Three new breweries coming to Placer County
Placer County is becoming a beer destination with three breweries set to open tasting rooms by next year.
Moonraker Brewing Co., Dueling Dogs Brewing Co. and Crooked Lane Brewing Co. will join the ranks of taprooms such as Goathouse Brewing Co., Knee Deep Brewing Co. and Loomis Basin Brewing Co. on the burgeoning ale trail in Placer County in 2016.
Home brewer and Auburn resident Dan Powell and his partner Dave Dwelle, along with newly hired head brewer Zack Frasher (formerly of Mraz Brewing Company, Frasher won first place at this year’s California State Fair home brewing contest for his session IPA), aim to have Moonraker Brewing Co. Brewery and Tasting Room open in January.

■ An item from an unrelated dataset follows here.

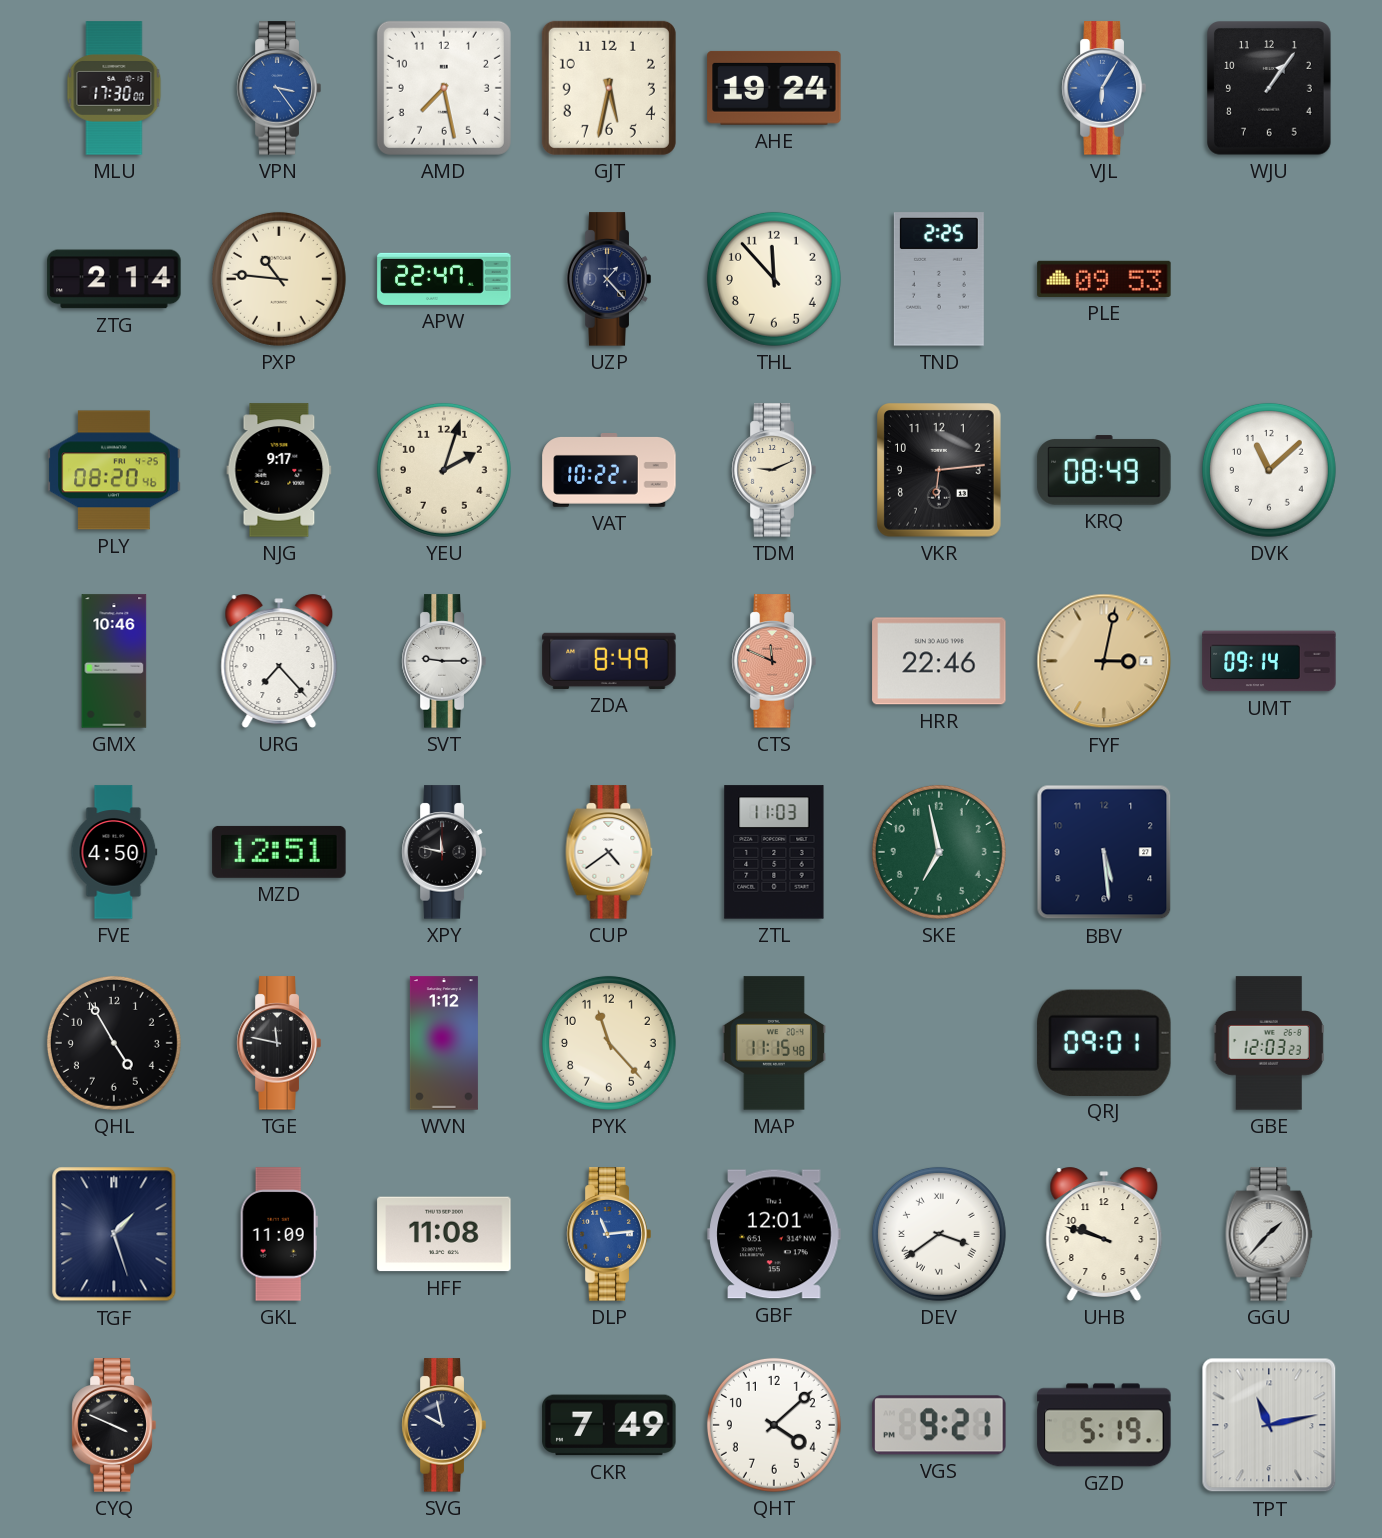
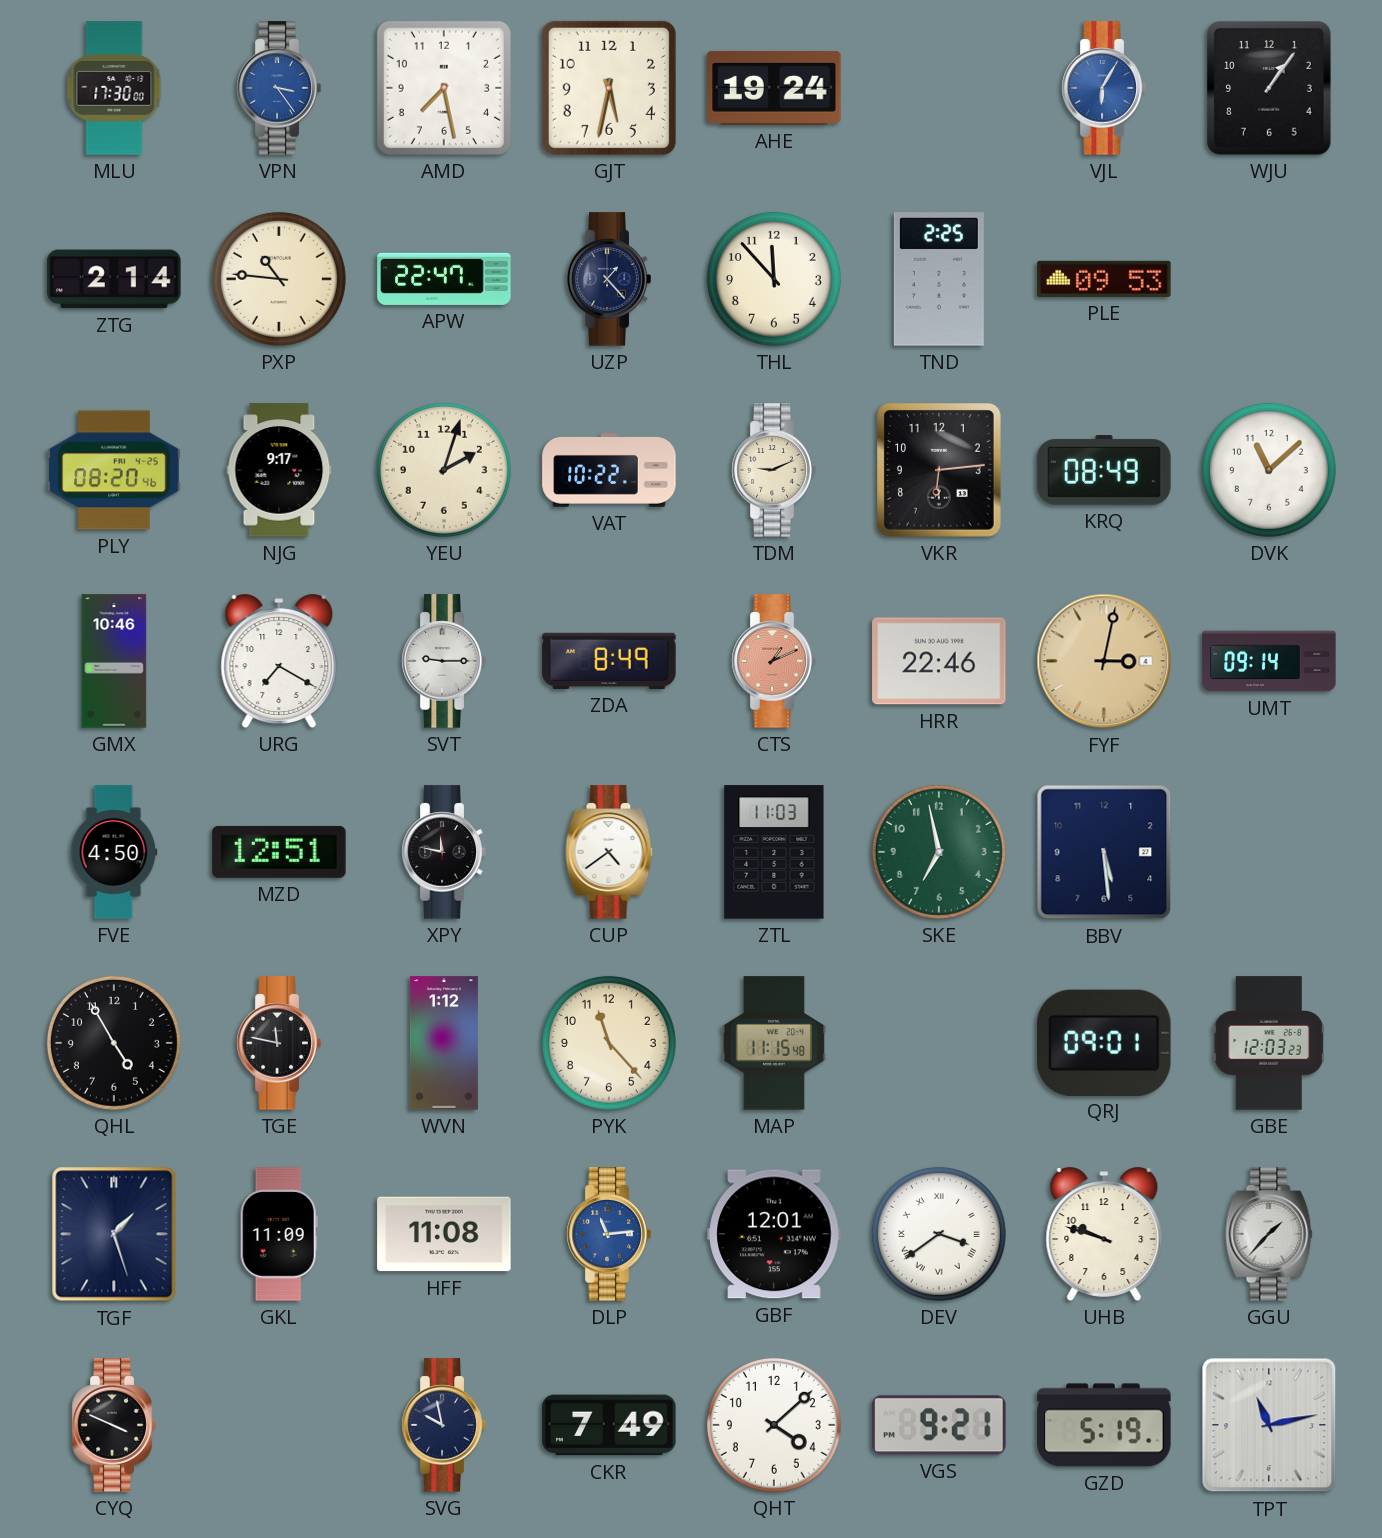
URG: 7:23 -> 7:20
CTS: 11:49 -> 1:11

Powell, a solar developer with Pacific Power Renewables, is planning for the 3,500 square-foot space in an industrial park in Auburn (just down the road from Knee Deep Brewing Co.) to be largely self-sustainable, powering the electric boilers with solar panels that will cover the roof as well as a solar canopy over the outdoor patio. The industrial-modern tasting room will have an “intimate connection with the brewing process,” says Powell, with a separate area for barrel aging stouts and barley wines.
Moonraker (named for the topsail on tall ships, of which Powell has been a fan all his life, and the kind that brought IPAs to India) will have 16 taps total pouring 12 regular beers like IPAs, pale ales and maybe a blonde, as well as four rotating taps which will highlight more niche offerings like session IPAs or a wit bier.
"It’s about making great-tasting beer,” Powell says. “We’re going to have food trucks, we’re going to have a lot of fun—people are going to be happy that they came out to visit us.”
In Lincoln, husband-and-wife team Earl and Adriana Stephens are hard at work converting part of their home property into a family-oriented brewery destination replete with picnic tables, a pond, and a “dogs and kids are welcome” attitude.
While the décor of Dueling Dogs Brewing Co., which gets its name from the couple’s two labs Rocco and Newton, is yet to be determined, the brewery is being built into a hill on the property of their Tuscan-style home, and Adriana anticipates stone and wood accents to play up the rustic, homey farm feel.
As for the beer, Earl, a civil engineer who started dabbling in home brewing during his college years, will be crafting a wide array of styles including Belgian ales and wheat beers, hoppy IPAs and chocolate porters, incorporating ingredients from his own farm like mandarins, four different types of hops, basil, berries and honey, for a truly local beer experience.
“We’re trying to keep everything [in] Placer County if we can,” says Adriana, who hopes to have the brewery open by spring.
Named after the street on which two of the three co-founders live, Crooked Lane Brewing Co. will break ground in December at the site of their new tasting room in Auburn, and expect to be serving beer around the middle of 2016.
Co-founders Adrian Psuty (head of brewing operations), Kirt Braun (president) and Paul Schilling (marketing) aim for their brewery—with indoor seating, a 3,000 square-foot beer garden and a 1,200 square-foot patio—to function as a community gathering place, where Placer County residents can converge to grab a pint.
“What we envision for the space is community, it’s about family,” says Schilling. “It’s not your typical industrial park brewery with millennial men throwing cornhole.”
The trio plans to have three sets of taps with 12 handles each, but only about five or six core offerings of their specialty—English and German style ales and lagers. The rest will be small-batch beers, including porters, stouts, Kolsches and what Psuty describes as “hybrid styles” that are less popular in the region, but all the brews will incorporate ingredients from local farmers like mandarin blossom honey from area mandarin orchards. And youngsters can get in on the on-tap action with offerings like root beer, sarsaparilla and ginger beer.
“In talking with other breweries, both established and those just coming out, everyone is so willing to share—[it’s like] adding another one in the brotherhood,” says Schilling. “It’s legitimizing this area as a destination for craft beer.”